Long exact sequences for parametrized cohomology

Question

I'm reading Michael Shulman's articles on cohomology in HoTT here and here, as well as Floris van Doorn's thesis here.

Given $E: Z \to \mathsf{Spectrum}$ a family of spectra over a homotopy type $Z$, they define the parametrized (or twisted) cohomology of $Z$ with coefficients in $E$ by $$H^n(Z; E) :\equiv \pi_0\left( \prod_{x \in X} E_n(x) \right)$$ where $\prod_{x \in X} E_n(x)$ denotes the appropriate type of sections. In the special case that we have a family of abelian groups $A: X \to \mathsf{AbGroup}$ then the composite with the Eilenberg-Mac Lane construction $H: \mathsf{AbGroup} \to \mathsf{Spectra}$ gives us a parametrized family of Eilenberg-Mac Lane spectra $HA: X \to \mathsf{Spectra}$. The corresponding twisted cohomology is cohomology with local coefficients.

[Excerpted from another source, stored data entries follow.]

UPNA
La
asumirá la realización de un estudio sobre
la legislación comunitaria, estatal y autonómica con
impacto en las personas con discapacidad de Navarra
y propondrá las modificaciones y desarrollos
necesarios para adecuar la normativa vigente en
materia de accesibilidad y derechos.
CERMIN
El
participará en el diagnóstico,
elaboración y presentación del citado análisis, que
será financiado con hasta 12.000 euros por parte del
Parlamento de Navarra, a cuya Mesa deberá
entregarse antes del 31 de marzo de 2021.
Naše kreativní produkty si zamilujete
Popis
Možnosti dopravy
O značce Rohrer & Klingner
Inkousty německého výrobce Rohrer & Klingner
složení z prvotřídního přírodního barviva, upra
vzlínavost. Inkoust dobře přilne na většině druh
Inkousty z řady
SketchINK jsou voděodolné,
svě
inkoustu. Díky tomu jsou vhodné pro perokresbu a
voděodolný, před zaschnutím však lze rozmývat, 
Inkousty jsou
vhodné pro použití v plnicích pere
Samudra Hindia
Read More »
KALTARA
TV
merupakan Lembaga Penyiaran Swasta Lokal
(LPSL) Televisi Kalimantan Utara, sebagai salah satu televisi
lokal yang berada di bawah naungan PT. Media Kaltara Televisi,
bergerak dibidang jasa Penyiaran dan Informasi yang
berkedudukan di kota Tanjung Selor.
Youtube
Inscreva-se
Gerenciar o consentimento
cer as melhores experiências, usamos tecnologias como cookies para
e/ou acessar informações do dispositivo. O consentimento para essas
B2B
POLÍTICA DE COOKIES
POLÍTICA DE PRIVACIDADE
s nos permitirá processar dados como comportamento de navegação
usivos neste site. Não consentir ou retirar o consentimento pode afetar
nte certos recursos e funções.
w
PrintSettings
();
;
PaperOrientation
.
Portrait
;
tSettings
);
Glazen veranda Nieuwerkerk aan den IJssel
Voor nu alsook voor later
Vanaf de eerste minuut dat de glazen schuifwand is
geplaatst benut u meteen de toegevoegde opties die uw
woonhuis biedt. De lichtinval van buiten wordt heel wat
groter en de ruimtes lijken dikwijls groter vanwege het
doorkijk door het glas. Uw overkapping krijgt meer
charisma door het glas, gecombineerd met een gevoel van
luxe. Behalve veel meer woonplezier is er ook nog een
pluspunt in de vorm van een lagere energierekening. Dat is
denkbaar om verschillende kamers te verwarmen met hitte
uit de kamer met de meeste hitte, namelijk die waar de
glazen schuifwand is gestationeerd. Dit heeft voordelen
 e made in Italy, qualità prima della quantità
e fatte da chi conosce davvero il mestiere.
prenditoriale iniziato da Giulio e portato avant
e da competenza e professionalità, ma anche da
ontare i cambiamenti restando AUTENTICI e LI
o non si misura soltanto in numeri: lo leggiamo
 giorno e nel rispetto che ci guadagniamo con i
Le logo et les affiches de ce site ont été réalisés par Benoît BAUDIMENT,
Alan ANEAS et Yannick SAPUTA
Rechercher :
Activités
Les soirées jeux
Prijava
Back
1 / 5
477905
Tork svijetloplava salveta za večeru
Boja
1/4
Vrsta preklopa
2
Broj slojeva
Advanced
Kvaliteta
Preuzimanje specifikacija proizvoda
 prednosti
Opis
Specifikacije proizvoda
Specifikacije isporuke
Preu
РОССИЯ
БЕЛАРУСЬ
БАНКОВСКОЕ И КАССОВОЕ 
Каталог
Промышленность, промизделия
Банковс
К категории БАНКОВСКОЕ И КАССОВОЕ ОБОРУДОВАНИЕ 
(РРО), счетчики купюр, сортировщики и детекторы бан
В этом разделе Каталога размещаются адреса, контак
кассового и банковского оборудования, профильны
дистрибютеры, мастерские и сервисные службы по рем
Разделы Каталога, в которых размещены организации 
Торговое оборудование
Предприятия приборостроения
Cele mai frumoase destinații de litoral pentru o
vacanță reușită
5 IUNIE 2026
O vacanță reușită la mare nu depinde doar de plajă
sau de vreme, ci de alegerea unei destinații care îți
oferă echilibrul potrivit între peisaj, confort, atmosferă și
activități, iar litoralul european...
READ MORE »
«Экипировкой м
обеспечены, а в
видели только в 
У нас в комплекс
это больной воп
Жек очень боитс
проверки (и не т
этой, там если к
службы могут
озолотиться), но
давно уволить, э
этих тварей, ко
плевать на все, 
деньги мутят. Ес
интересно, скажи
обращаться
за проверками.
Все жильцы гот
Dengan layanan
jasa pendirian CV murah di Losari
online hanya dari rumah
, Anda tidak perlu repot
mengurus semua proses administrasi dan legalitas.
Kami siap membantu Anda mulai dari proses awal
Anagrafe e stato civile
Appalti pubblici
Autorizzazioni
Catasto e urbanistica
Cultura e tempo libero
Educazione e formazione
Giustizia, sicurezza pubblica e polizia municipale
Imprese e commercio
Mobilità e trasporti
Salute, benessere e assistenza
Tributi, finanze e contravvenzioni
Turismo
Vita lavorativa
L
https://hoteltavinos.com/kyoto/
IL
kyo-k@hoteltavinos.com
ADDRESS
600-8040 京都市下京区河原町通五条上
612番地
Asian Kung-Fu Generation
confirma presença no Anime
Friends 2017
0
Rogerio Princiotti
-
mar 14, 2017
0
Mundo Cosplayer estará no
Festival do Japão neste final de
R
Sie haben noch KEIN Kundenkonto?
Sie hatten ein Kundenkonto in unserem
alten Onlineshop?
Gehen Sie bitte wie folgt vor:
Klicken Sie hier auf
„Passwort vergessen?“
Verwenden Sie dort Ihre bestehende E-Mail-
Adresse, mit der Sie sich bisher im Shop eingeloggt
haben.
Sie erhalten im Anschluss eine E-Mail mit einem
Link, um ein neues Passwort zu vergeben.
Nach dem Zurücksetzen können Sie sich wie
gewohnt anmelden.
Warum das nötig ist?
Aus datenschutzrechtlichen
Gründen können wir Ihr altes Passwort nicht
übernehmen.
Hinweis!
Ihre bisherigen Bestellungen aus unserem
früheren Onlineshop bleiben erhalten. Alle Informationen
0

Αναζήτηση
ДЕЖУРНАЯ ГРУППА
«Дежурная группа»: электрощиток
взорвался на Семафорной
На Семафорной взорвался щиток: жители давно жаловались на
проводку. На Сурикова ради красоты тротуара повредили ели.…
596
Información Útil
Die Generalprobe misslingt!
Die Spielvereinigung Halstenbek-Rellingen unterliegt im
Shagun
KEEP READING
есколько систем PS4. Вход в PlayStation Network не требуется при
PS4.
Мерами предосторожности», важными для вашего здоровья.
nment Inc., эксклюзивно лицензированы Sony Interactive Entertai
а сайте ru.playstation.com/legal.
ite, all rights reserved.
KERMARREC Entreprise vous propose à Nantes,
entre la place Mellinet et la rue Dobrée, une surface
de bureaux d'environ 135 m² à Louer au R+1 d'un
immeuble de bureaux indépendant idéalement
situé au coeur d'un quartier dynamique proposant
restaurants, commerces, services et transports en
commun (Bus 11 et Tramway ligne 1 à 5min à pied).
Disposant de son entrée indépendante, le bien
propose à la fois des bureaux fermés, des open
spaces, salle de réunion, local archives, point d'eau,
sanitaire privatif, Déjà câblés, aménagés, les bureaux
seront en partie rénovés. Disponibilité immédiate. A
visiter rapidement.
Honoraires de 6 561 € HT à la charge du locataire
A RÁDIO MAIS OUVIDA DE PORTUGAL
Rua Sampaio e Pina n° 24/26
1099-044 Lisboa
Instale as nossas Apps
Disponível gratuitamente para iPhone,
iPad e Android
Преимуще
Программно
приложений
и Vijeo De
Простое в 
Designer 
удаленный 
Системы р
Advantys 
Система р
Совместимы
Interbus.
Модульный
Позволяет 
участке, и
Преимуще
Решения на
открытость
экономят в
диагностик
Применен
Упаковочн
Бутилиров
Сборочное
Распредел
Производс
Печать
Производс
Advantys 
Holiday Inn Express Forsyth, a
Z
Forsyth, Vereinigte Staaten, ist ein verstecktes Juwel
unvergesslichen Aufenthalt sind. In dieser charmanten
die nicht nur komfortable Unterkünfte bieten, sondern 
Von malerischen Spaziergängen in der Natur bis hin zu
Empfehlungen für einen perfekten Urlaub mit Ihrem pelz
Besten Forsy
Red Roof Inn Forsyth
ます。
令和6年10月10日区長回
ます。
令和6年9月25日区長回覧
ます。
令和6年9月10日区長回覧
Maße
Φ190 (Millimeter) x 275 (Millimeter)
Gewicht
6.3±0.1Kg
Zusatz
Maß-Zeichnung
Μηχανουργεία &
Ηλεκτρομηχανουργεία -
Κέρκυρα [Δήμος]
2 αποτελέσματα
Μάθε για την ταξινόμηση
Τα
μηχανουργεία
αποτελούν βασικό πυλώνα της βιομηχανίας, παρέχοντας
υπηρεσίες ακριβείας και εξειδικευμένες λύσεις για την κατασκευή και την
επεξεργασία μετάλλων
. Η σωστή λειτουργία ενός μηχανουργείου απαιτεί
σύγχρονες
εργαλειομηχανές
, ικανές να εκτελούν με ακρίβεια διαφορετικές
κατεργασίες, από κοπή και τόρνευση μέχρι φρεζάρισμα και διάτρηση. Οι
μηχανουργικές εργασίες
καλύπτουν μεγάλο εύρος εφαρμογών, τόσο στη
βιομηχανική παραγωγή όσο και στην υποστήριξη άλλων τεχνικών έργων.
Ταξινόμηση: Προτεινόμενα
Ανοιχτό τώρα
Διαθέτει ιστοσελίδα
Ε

Though they don't discuss it in their articles, I am wondering if we can get long exact sequences in parametrized cohomology starting from a cofibre sequence of types? I can see how you do it for unparametrized spectra, but the pi-types in parametrized cohomology make it a bit more confusing.

Specifically, suppose that I have a homotopy cofibre sequence $X \xrightarrow{f} Y \xrightarrow{q} C_f$ equipped with a parametrized spectrum $E: C_f \to \mathsf{Spectrum}$. Clearly I can pull back along $q$ and $q \circ f$ to get parametrized spectra $q^*E:=E \circ q: Y \to \mathsf{Spectrum}$ and $f^*q^*E:=E \circ q \circ f: X \to \mathsf{Spectrum}$. Does the above cofibre sequence give me a long exact sequence in parametrized cohomology?

Answer 1

$\require{AMScd}$Yes. It is better to consider the more general situation of a pushout square of types, since pushout squares (unlike cofiber sequences) are stable under base change. Then the difference between parametrized and unparametrized disappears, since one can work in the $\infty$-topos over the pushout.

More generally, consider a pushout square \begin{CD} A @>>> B\\ @VVV @VVV\\ C @>>> D \end{CD} in an $\infty$-topos $T$ and a family of spectra $E$ over $D$. Then the induced square of global sections (where the pullbacks of $E$ are implicit) \begin{CD} \Gamma(D,E) @>>> \Gamma(C,E)\\ @VVV @VVV\\ \Gamma(B,E) @>>> \Gamma(A,E) \end{CD} is cartesian, hence gives rise to a long exact sequence of parametrized cohomology groups $$ \dots\to \pi_{n+1}\Gamma(A,E) \to \pi_n\Gamma(D,E) \to \pi_n\Gamma(B,E)\times \pi_n\Gamma(C,E)\to\dots. $$

The statement for a family of spectra $E$ is equivalent to the statement for each family of types $\Omega^{\infty-i}E$ (which gives the above long exact sequence up to the product of $\pi_{-i}$'s), so it suffices to consider a family of types. By the descent property of $\infty$-topoi, we have cartesian square of $\infty$-categories \begin{CD} T_{/D} @>>> T_{/C}\\ @VVV @VVV\\ T_{/B} @>>> T_{/A} \end{CD} The cartesian square of global sections is then a special case of the assertion that mapping spaces in a limit of $\infty$-categories are the limits of the mapping spaces. Alternatively, we can pass to spectrum objects to obtain a cartesian square of stable $\infty$-categories, and there is an analogous assertion about mapping spectra in a limit of stable $\infty$-categories.